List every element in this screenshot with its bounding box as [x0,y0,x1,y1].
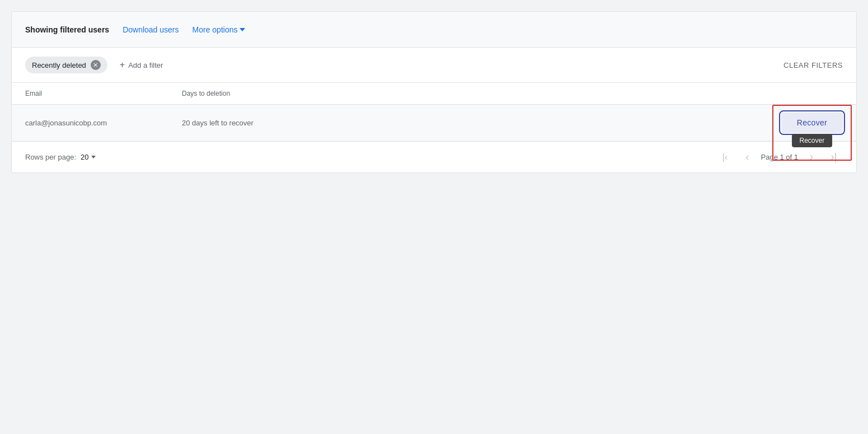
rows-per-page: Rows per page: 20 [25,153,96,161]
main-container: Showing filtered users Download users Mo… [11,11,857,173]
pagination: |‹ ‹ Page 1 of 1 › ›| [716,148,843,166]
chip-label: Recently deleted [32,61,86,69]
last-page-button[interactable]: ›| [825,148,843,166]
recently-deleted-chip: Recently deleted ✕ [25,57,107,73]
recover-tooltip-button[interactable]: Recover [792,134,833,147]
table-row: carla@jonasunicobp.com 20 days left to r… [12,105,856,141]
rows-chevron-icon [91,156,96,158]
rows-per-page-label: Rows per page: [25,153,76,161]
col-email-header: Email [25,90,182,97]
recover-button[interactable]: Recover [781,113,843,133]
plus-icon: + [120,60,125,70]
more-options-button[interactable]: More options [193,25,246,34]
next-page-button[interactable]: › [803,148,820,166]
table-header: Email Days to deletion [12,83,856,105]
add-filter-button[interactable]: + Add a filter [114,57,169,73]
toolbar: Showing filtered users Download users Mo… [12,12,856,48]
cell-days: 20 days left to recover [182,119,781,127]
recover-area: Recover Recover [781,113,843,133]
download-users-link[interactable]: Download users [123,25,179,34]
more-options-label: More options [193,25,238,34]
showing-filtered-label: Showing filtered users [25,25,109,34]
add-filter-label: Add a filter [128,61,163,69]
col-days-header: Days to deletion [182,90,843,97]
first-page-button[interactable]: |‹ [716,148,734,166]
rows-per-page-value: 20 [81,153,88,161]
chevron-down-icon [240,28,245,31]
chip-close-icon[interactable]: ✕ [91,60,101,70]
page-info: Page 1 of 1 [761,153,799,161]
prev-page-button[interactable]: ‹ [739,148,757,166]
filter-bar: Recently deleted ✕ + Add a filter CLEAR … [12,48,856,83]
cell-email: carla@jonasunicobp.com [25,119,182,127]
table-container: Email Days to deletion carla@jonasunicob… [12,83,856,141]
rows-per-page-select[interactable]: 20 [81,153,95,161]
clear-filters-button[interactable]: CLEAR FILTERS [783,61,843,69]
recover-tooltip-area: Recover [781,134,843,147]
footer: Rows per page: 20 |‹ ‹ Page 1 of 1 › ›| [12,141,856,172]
★ ★ ★ ★
Directions for this task :: Without the pictures, give back every record precisely as shown.

Answer box ::
List every element in this screenshot with its bounding box as [x0,y0,x1,y1].
rows-per-page: Rows per page: 20 [25,153,96,161]
main-container: Showing filtered users Download users Mo… [11,11,857,173]
pagination: |‹ ‹ Page 1 of 1 › ›| [716,148,843,166]
chip-label: Recently deleted [32,61,86,69]
last-page-button[interactable]: ›| [825,148,843,166]
recently-deleted-chip: Recently deleted ✕ [25,57,107,73]
recover-tooltip-button[interactable]: Recover [792,134,833,147]
table-row: carla@jonasunicobp.com 20 days left to r… [12,105,856,141]
rows-chevron-icon [91,156,96,158]
rows-per-page-label: Rows per page: [25,153,76,161]
col-email-header: Email [25,90,182,97]
recover-button[interactable]: Recover [781,113,843,133]
plus-icon: + [120,60,125,70]
more-options-button[interactable]: More options [193,25,246,34]
next-page-button[interactable]: › [803,148,820,166]
table-header: Email Days to deletion [12,83,856,105]
add-filter-button[interactable]: + Add a filter [114,57,169,73]
toolbar: Showing filtered users Download users Mo… [12,12,856,48]
cell-days: 20 days left to recover [182,119,781,127]
recover-area: Recover Recover [781,113,843,133]
download-users-link[interactable]: Download users [123,25,179,34]
more-options-label: More options [193,25,238,34]
showing-filtered-label: Showing filtered users [25,25,109,34]
add-filter-label: Add a filter [128,61,163,69]
col-days-header: Days to deletion [182,90,843,97]
first-page-button[interactable]: |‹ [716,148,734,166]
rows-per-page-value: 20 [81,153,88,161]
chevron-down-icon [240,28,245,31]
chip-close-icon[interactable]: ✕ [91,60,101,70]
page-info: Page 1 of 1 [761,153,799,161]
prev-page-button[interactable]: ‹ [739,148,757,166]
filter-bar: Recently deleted ✕ + Add a filter CLEAR … [12,48,856,83]
cell-email: carla@jonasunicobp.com [25,119,182,127]
table-container: Email Days to deletion carla@jonasunicob… [12,83,856,141]
rows-per-page-select[interactable]: 20 [81,153,95,161]
clear-filters-button[interactable]: CLEAR FILTERS [783,61,843,69]
recover-tooltip-area: Recover [781,134,843,147]
footer: Rows per page: 20 |‹ ‹ Page 1 of 1 › ›| [12,141,856,172]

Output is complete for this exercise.